Lagarde summed up its more hawkish position on Thursday, saying that raising rates would do little to “convince the big players of this world to reduce gas prices” but it would “give a strong signal to people that we are serious and that we will contribute to reducing inflation”. She said it aimed to “dampen demand and guard against the risk of a persistent upward shift in inflation expectations”.
Some ECB rate-setters are concerned that long-term rates will remain too low if it continues to buy billions of euros of bonds each month via reinvestments while pushing up short-term borrowing costs by raising policy rates.

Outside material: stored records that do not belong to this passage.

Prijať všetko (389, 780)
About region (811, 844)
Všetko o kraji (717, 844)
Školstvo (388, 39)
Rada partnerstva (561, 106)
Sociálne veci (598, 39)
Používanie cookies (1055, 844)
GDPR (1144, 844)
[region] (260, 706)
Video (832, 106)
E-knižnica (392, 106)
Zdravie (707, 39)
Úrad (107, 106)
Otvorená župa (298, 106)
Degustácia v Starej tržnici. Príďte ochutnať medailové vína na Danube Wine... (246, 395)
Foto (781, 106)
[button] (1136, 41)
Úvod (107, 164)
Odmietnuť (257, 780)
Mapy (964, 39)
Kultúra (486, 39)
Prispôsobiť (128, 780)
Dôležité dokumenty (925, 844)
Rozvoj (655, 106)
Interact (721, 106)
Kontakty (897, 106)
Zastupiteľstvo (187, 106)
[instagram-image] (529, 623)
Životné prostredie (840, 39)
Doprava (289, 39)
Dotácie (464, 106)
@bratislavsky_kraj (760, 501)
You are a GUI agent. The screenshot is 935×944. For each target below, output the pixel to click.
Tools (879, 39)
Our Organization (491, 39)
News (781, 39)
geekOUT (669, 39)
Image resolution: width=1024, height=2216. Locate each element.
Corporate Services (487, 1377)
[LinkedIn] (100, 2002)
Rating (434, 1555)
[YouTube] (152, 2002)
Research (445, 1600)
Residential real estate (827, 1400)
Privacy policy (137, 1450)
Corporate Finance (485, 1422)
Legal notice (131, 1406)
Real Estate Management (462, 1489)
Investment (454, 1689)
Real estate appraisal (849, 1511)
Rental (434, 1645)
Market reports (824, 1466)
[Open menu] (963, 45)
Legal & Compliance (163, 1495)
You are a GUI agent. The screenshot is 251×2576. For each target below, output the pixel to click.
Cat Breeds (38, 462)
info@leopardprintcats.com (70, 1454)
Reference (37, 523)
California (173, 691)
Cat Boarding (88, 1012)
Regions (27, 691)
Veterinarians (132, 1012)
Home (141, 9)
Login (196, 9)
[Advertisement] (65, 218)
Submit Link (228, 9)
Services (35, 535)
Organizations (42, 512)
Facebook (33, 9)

This creates the risk, they said, of an inverted yield curve in which short-term borrowing costs rise above longer-term ones. Such an outcome would be a problem for eurozone banks that rely on being able to borrow more cheaply at short-term rates than they earn on longer-term loans, such as mortgages.
Next month’s talks will focus on reducing the amount of reinvestments the ECB does in the main €3.26tn portfolio of bonds it has built up, which is mostly made up of government securities, but also corporate bonds, covered bonds and asset-backed securities.
Reinvestments in this portfolio are this year set to total €299bn, according to Frederik Ducrozet, head of macroeconomic research at Pictet Wealth Management.
The ECB plans to continue reinvestments in a separate €1.7tn portfolio that it acquired under the pandemic emergency purchase programme (PEPP), which it launched in response to the Covid-19 crisis. The central bank has said PEPP reinvestments would continue until at least the end of 2024.